Goal of the exercise
In the listing below, which lines contain the string "services"? Copy them all.

Data supplied
* * * * * * *

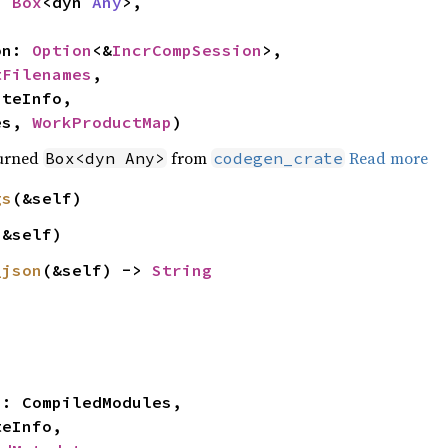
: 
Box
<dyn 
Any
>,

on: 
Option
<&
IncrCompSession
>,

tFilenames
,

es, 
WorkProductMap
)
turned
from
Read more
Box<dyn Any>
codegen_crate
gs
(&self)
(&self)
_json
(&self) -> 
String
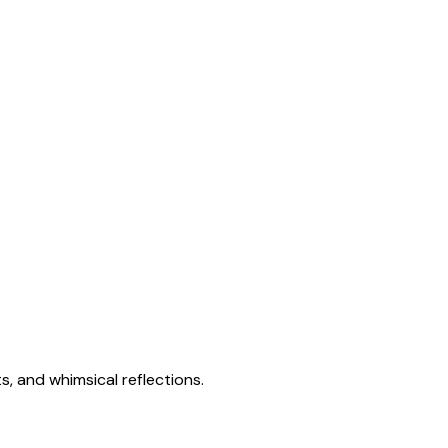
s, and whimsical reflections.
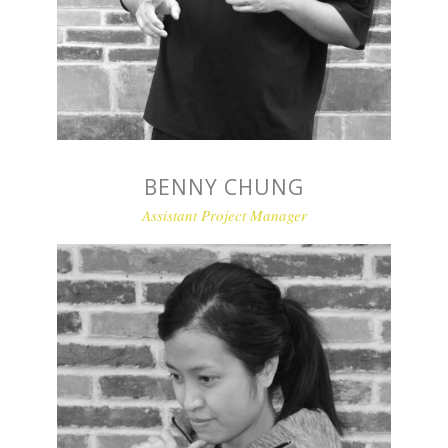
BENNY CHUNG
Assistant Project Manager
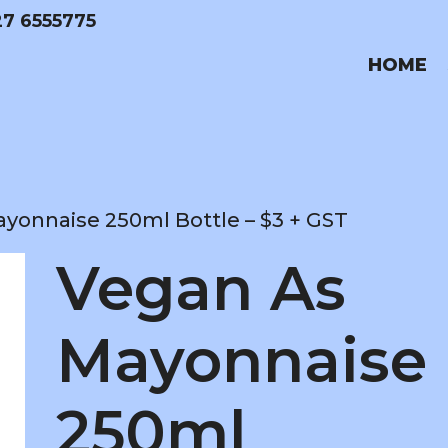
27 6555775
HOME
yonnaise 250ml Bottle – $3 + GST
Vegan As
Mayonnaise
250ml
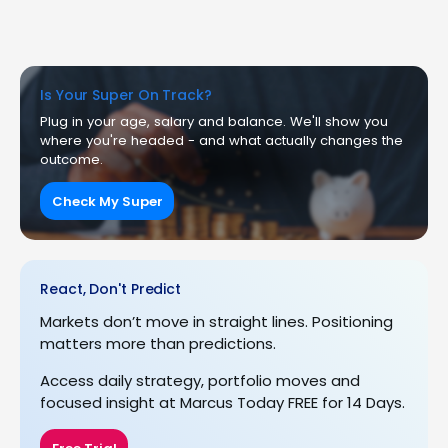
Is Your Super On Track?
Plug in your age, salary and balance. We'll show you
where you're headed - and what actually changes the
outcome.
Check My Super
React, Don't Predict
Markets don’t move in straight lines. Positioning
matters more than predictions.
Access daily strategy, portfolio moves and
focused insight at Marcus Today FREE for 14 Days.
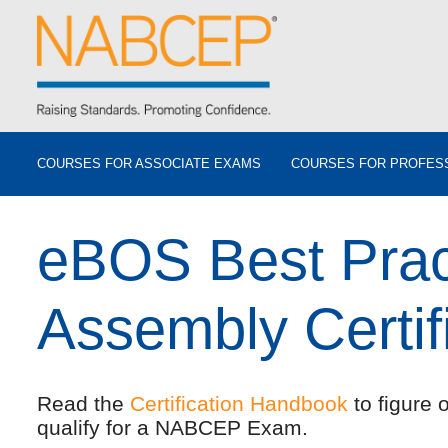
COURSES FOR ASSOCIATE EXAMS
COURSES FOR PROFES
eBOS Best Prac
Assembly Certif
Read the
Certification Handbook
to figure 
qualify for a NABCEP Exam.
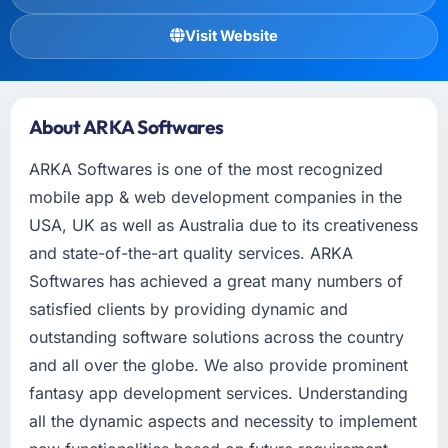
Visit Website
About ARKA Softwares
ARKA Softwares is one of the most recognized
mobile app & web development companies in the
USA, UK as well as Australia due to its creativeness
and state-of-the-art quality services. ARKA
Softwares has achieved a great many numbers of
satisfied clients by providing dynamic and
outstanding software solutions across the country
and all over the globe. We also provide prominent
fantasy app development services. Understanding
all the dynamic aspects and necessity to implement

* * * * * * *

Solution to the exercise
and state-of-the-art quality services. ARKA
fantasy app development services. Understanding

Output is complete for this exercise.